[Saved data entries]
*** Block opens ***
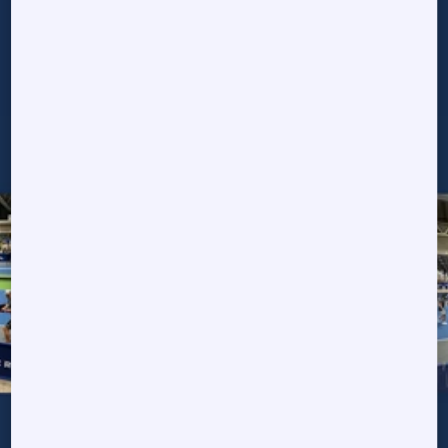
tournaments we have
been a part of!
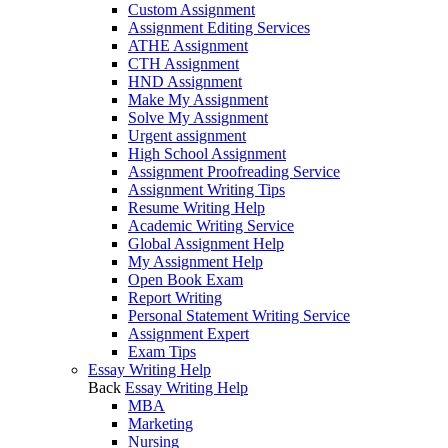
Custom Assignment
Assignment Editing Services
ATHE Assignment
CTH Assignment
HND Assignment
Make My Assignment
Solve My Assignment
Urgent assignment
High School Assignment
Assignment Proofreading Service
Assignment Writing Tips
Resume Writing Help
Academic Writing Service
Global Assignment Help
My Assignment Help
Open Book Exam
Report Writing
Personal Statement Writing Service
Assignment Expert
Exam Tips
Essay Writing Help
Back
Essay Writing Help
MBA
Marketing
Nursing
*** Block closes ***
Restate all of the data word for word and include no pictures.

SOLUTION:
tournaments we have
been a part of!
Custom Assignment
Assignment Editing Services
ATHE Assignment
CTH Assignment
HND Assignment
Make My Assignment
Solve My Assignment
Urgent assignment
High School Assignment
Assignment Proofreading Service
Assignment Writing Tips
Resume Writing Help
Academic Writing Service
Global Assignment Help
My Assignment Help
Open Book Exam
Report Writing
Personal Statement Writing Service
Assignment Expert
Exam Tips
Essay Writing Help
Back
Essay Writing Help
MBA
Marketing
Nursing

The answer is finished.